A STATUE of Wojtek the bear has been officially unveiled in Princes Street Gardens during a ceremony overseen by Polish war veterans and city dignitaries.
Wojtek – dubbed the “soldier bear” – was rescued as a cub by the Free Polish Army during the Second World War and quickly became an unlikely mascot and friend to the homesick men.
The 6ft animal bonded with the troops through play-fighting, “smoking” cigarettes and drinking beer – and even helped carry ammunition at the 1944 Battle of Monte Cassino.
After the war he travelled to Scotland with the demobbed Polish solders and spent his twilight years in Edinburgh Zoo.
On Saturday, hundreds of people stood in heavy rain in West Princes Street Gardens to see the bear’s £300,000 sculpture and remember the Polish men and women who fought and died during the war.
The statue, designed by artist Alan Beattie Herriot, shows Wojtek and a Polish soldier “walking in peace and unity” – representing the Syrian brown bear’s journey from his Middle East home to Scotland.
Polish veteran Professor Wojciech Narebski was on hand to unveil the artwork to the waiting crowd.
The retired soldier, who served with the bear, spoke of his “deepest gratitude” for “this great thing you have made”, adding: “Wojtek could not return to Poland, but he is staying on Polish soil.”
Helena Scott, secretary of the Wojtek Memorial Trust, said: “The trust wishes to thank all our supporters and donors for their generosity which has enabled us to progress and achieve a key objective of the charity, namely to erect a monument fitting to Polish veterans of the Second World War, and to the many men, women and children displaced as a consequence of the war and its aftermath, as told through the story of Wojtek the soldier bear.
“For those born of Polish parents, the unveiling is particularly poignant because we represent a generation that bridges between those post-war Poles who settled in Scotland and the younger generation, those that have made Scotland their home in more recent years.

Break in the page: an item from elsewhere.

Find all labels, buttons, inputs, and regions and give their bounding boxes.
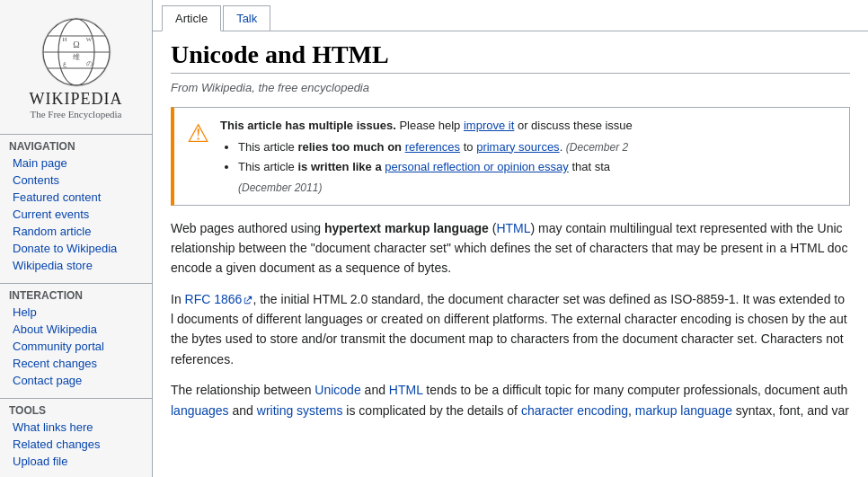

“Wojtek’s story has enabled us to come together and to span a history of some 70 years of post-war Polish-Scottish relations – to celebrate but also to commemorate.”
Saturday’s unveiling was the result of a long-running campaign by the Wojtek Memorial Trust to keep the memory of the bear and Polish troops alive.

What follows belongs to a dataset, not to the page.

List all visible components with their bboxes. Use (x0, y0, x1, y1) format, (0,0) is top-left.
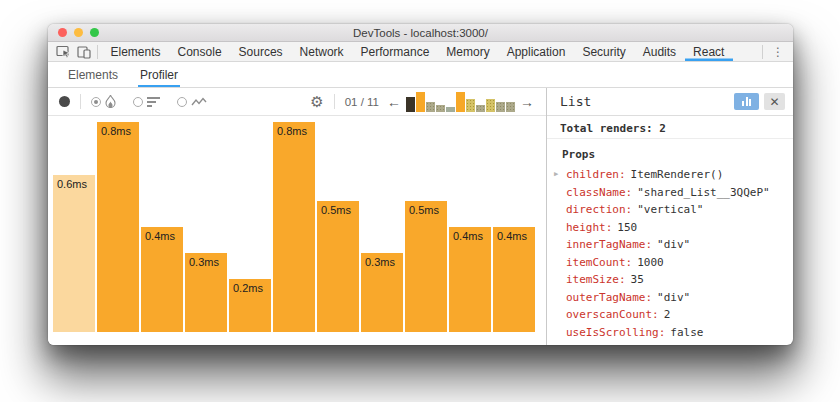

Lord Provost Donald Wilson said he was “thrilled” that the trust had “succeeded in immortalising Wojtek in such a significant and appropriate way”.

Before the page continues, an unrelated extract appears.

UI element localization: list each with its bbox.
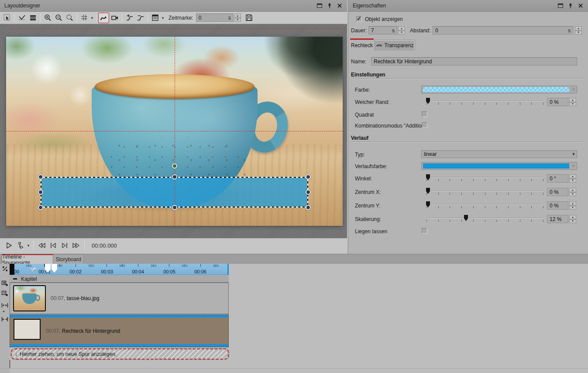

He said: “The story of Edinburgh’s adopted bear is a cherished one and has become a firm family favourite, but this statue stands for more than that.
“It makes a statement about fighting for freedom and showing support and comfort to those who are suffering.
“It celebrates the ties that have been established in Edinburgh and Poland between our communities and strives to further strengthen this bond over time.”